• Collected data
====
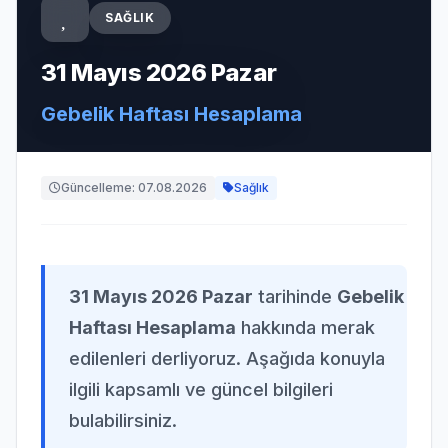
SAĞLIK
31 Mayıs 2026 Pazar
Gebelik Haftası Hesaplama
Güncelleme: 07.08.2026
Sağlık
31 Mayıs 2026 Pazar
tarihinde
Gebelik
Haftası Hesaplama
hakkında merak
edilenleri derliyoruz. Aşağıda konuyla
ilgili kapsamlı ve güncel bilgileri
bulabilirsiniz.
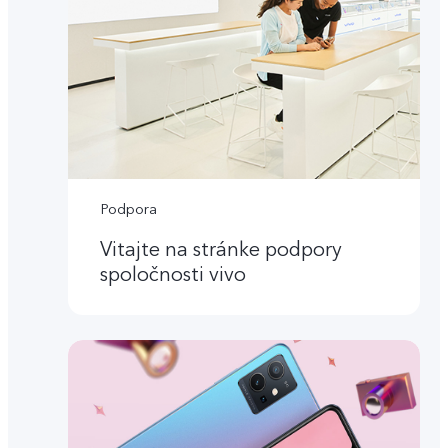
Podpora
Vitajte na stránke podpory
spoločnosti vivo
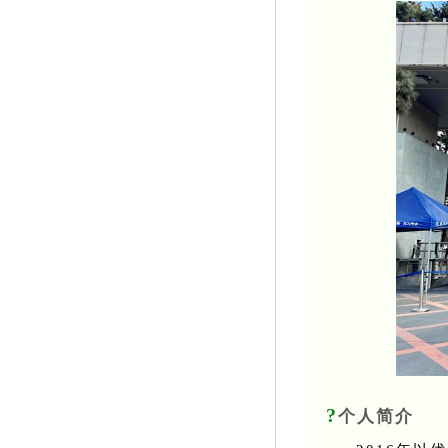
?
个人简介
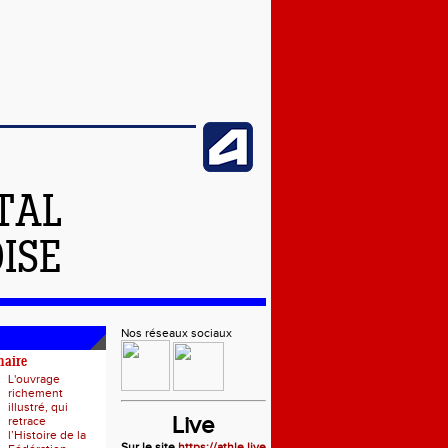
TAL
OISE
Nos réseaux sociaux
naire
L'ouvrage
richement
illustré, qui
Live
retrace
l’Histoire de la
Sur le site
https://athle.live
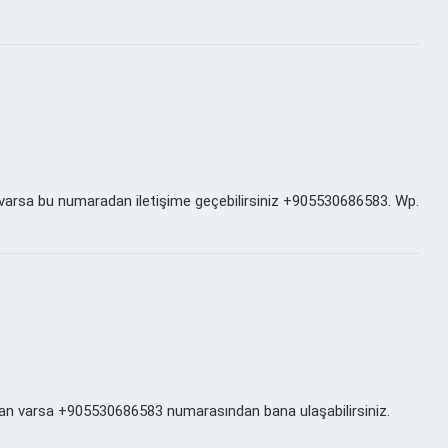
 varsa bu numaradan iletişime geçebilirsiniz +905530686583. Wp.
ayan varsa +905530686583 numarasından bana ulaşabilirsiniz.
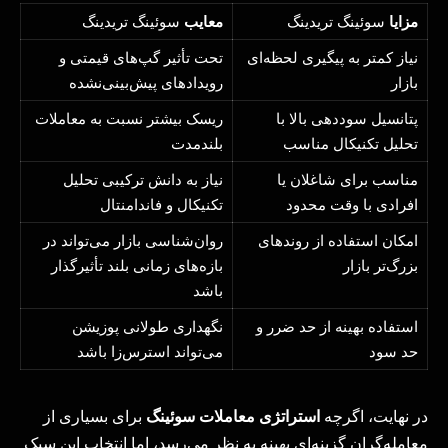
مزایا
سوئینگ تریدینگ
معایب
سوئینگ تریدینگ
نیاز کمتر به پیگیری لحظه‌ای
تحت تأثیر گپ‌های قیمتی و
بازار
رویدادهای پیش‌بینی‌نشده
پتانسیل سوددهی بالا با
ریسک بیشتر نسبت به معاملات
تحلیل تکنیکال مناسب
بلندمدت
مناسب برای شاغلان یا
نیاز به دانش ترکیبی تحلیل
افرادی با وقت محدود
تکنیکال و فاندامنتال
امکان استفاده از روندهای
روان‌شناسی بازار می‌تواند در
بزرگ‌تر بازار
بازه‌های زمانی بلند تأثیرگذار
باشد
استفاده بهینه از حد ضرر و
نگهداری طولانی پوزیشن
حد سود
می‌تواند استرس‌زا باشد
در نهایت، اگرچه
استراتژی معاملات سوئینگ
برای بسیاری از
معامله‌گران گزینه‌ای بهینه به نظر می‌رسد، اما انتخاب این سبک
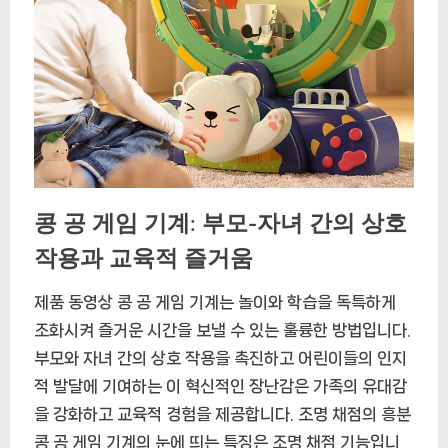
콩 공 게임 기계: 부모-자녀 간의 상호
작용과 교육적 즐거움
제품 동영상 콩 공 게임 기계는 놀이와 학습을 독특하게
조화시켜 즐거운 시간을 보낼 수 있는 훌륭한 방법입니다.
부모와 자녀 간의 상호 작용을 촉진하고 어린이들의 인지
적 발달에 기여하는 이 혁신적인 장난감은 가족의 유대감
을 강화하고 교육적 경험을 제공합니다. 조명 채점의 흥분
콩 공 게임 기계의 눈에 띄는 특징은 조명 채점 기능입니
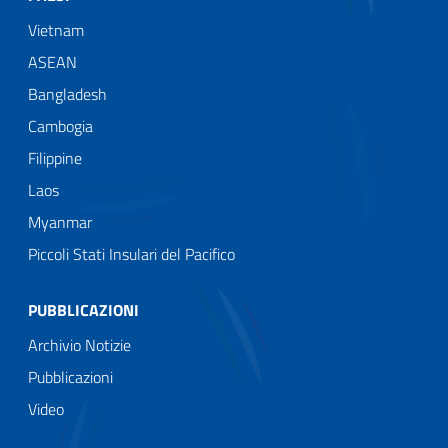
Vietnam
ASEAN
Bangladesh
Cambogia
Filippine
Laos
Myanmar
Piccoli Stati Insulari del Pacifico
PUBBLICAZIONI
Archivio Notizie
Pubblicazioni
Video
====
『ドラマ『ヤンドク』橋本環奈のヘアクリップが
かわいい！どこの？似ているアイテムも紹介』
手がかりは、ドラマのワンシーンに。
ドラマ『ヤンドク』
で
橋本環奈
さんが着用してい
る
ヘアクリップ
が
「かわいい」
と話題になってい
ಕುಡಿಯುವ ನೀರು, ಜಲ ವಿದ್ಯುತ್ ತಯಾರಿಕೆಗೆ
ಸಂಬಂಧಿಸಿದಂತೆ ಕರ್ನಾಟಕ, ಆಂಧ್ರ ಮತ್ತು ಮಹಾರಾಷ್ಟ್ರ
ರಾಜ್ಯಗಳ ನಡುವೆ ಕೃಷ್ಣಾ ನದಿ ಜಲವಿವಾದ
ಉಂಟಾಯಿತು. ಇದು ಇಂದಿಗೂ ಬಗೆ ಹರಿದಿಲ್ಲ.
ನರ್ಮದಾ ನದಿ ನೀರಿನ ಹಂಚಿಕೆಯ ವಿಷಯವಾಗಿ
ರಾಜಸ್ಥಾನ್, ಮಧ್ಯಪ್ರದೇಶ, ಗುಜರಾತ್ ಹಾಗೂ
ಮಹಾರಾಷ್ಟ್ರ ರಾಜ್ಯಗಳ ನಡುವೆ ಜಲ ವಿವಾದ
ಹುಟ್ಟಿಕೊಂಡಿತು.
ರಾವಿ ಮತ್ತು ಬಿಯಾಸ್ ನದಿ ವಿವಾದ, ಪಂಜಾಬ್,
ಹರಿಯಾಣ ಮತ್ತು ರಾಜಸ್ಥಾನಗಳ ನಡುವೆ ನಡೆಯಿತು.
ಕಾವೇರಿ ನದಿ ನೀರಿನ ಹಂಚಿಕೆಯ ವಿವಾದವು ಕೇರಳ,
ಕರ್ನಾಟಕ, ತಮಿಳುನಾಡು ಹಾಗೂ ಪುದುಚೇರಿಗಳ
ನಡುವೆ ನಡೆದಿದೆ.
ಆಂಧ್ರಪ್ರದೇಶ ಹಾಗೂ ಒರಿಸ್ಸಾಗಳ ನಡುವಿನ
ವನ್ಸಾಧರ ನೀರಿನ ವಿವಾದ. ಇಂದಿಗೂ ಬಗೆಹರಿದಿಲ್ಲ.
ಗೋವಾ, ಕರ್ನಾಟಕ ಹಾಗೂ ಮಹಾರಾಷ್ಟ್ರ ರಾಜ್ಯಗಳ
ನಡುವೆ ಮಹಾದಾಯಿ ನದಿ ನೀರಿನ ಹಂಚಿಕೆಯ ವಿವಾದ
====
• Action item
Look back at the data above. Transcribe exactly the lines starting at the line that contains "ರಾಜ್ಯಗಳ ನಡುವೆ ಕೃಷ್ಣಾ ನದಿ ಜಲವಿವಾದ" and ending at the line that contains "ನಡುವೆ ಮಹಾದಾಯಿ ನದಿ ನೀರಿನ ಹಂಚಿಕೆಯ ವಿವಾದ".

• Solved problem
ರಾಜ್ಯಗಳ ನಡುವೆ ಕೃಷ್ಣಾ ನದಿ ಜಲವಿವಾದ
ಉಂಟಾಯಿತು. ಇದು ಇಂದಿಗೂ ಬಗೆ ಹರಿದಿಲ್ಲ.
ನರ್ಮದಾ ನದಿ ನೀರಿನ ಹಂಚಿಕೆಯ ವಿಷಯವಾಗಿ
ರಾಜಸ್ಥಾನ್, ಮಧ್ಯಪ್ರದೇಶ, ಗುಜರಾತ್ ಹಾಗೂ
ಮಹಾರಾಷ್ಟ್ರ ರಾಜ್ಯಗಳ ನಡುವೆ ಜಲ ವಿವಾದ
ಹುಟ್ಟಿಕೊಂಡಿತು.
ರಾವಿ ಮತ್ತು ಬಿಯಾಸ್ ನದಿ ವಿವಾದ, ಪಂಜಾಬ್,
ಹರಿಯಾಣ ಮತ್ತು ರಾಜಸ್ಥಾನಗಳ ನಡುವೆ ನಡೆಯಿತು.
ಕಾವೇರಿ ನದಿ ನೀರಿನ ಹಂಚಿಕೆಯ ವಿವಾದವು ಕೇರಳ,
ಕರ್ನಾಟಕ, ತಮಿಳುನಾಡು ಹಾಗೂ ಪುದುಚೇರಿಗಳ
ನಡುವೆ ನಡೆದಿದೆ.
ಆಂಧ್ರಪ್ರದೇಶ ಹಾಗೂ ಒರಿಸ್ಸಾಗಳ ನಡುವಿನ
ವನ್ಸಾಧರ ನೀರಿನ ವಿವಾದ. ಇಂದಿಗೂ ಬಗೆಹರಿದಿಲ್ಲ.
ಗೋವಾ, ಕರ್ನಾಟಕ ಹಾಗೂ ಮಹಾರಾಷ್ಟ್ರ ರಾಜ್ಯಗಳ
ನಡುವೆ ಮಹಾದಾಯಿ ನದಿ ನೀರಿನ ಹಂಚಿಕೆಯ ವಿವಾದ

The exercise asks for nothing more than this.